At the same time, the Norwegian police and security services faced numerous questions about their slow response to the reports of shooting on the island of Utoya, where the country’s governing Labor Party was holding its annual political summer camp, considered Norway’s nursery school for future leaders. The police took an hour to arrive on the island after the first reports, and officials said that it was hard to find boats and that their helicopters were only capable of surveillance, not of shooting down the killer.
Mr. Breivik, who has cooperated with the police, had asked for an open hearing in the City Court of Oslo on Monday morning, when the police will seek to detain him on suspicion of terrorism before the prosecution brings formal charges.

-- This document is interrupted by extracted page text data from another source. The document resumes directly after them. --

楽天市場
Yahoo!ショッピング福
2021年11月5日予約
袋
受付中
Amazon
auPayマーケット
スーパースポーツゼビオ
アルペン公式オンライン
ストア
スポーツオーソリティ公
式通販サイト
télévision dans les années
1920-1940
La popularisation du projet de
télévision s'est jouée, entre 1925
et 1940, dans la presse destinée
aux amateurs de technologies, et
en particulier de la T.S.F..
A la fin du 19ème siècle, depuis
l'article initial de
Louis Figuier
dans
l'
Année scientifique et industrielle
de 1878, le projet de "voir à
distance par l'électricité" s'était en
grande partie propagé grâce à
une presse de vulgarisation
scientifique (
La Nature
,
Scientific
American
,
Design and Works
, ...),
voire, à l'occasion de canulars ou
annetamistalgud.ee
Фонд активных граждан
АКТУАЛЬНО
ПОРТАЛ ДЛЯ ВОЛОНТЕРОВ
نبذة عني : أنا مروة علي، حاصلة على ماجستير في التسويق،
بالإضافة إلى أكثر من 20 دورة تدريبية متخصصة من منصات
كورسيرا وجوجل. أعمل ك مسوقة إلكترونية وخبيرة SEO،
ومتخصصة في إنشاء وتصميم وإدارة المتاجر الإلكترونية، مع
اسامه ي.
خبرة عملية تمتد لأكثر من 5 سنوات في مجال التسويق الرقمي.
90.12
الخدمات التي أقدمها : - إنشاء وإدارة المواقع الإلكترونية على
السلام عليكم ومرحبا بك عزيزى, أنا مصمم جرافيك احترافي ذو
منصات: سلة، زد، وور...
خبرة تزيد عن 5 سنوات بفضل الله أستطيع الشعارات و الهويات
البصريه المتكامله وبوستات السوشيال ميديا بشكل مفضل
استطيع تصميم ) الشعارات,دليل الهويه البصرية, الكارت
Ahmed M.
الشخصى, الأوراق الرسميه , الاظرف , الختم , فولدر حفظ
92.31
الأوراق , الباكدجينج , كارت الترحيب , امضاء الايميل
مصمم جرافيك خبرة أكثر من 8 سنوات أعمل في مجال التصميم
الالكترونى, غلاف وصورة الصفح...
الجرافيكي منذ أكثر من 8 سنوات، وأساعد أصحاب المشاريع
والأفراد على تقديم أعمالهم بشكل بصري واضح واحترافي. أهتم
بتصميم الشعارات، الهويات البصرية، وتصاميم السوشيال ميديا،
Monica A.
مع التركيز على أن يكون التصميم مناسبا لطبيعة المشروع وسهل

Some speculated that Mr. Breivik is seeking another public platform for his anti-immigrant, anti-Muslim ideas, which center around the conservation of cultural and Christian values in the face of what he sees as a continuing effort by Islam to conquer Europe since the Ottomans were stopped at the gates of Vienna in 1683. His manifesto, called “2083 — A European Declaration of Independence,” seemed intended to reflect the 400th anniversary of the siege.
Mr. Breivik was said by analysts to have been an occasional commenter on a blog, Gates of Vienna, which is topped by these words: “At the siege of Vienna in 1683 Islam seemed poised to overrun Christian Europe. We are in a new phase of a very old war.”